*Data in this exercise*.
--*--
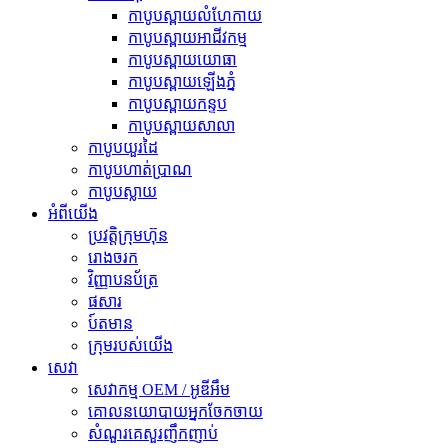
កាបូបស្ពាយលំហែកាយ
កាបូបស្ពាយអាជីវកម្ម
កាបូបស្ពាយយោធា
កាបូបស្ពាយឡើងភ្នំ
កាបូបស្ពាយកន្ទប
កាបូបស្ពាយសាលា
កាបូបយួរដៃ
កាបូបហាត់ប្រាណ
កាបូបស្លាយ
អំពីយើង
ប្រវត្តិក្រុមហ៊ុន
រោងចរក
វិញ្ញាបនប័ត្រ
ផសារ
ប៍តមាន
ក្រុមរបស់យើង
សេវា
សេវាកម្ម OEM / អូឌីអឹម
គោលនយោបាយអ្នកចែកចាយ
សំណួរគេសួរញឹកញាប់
--*--
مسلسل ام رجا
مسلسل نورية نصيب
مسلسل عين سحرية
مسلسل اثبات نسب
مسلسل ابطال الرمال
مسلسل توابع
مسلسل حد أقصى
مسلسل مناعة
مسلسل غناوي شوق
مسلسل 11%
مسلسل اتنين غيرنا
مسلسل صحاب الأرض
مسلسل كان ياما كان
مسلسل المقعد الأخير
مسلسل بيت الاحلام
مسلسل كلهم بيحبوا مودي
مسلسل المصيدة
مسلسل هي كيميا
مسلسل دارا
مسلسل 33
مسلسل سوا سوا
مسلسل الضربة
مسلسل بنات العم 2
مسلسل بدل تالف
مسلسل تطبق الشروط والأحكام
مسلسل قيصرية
--*--
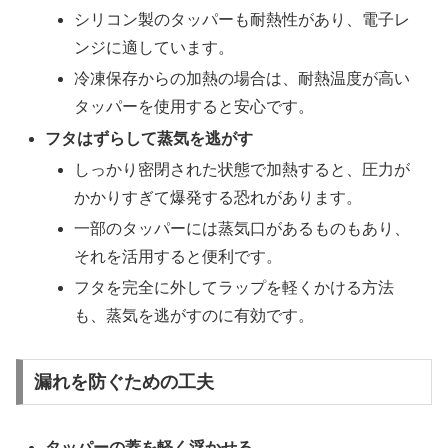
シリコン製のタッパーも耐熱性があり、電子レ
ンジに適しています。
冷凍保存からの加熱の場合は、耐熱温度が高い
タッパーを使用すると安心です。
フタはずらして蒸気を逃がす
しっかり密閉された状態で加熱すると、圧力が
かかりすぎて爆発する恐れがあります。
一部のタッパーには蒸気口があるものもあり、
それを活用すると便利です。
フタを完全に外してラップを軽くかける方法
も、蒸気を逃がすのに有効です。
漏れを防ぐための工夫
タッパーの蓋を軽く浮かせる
--*--
*Directions for this task*.
From the line holding "مسلسل عين سحرية" to the line holding "مسلسل قيصرية", inclusive, restate each line above exactly as written.

*Solved exercise*.
مسلسل عين سحرية
مسلسل اثبات نسب
مسلسل ابطال الرمال
مسلسل توابع
مسلسل حد أقصى
مسلسل مناعة
مسلسل غناوي شوق
مسلسل 11%
مسلسل اتنين غيرنا
مسلسل صحاب الأرض
مسلسل كان ياما كان
مسلسل المقعد الأخير
مسلسل بيت الاحلام
مسلسل كلهم بيحبوا مودي
مسلسل المصيدة
مسلسل هي كيميا
مسلسل دارا
مسلسل 33
مسلسل سوا سوا
مسلسل الضربة
مسلسل بنات العم 2
مسلسل بدل تالف
مسلسل تطبق الشروط والأحكام
مسلسل قيصرية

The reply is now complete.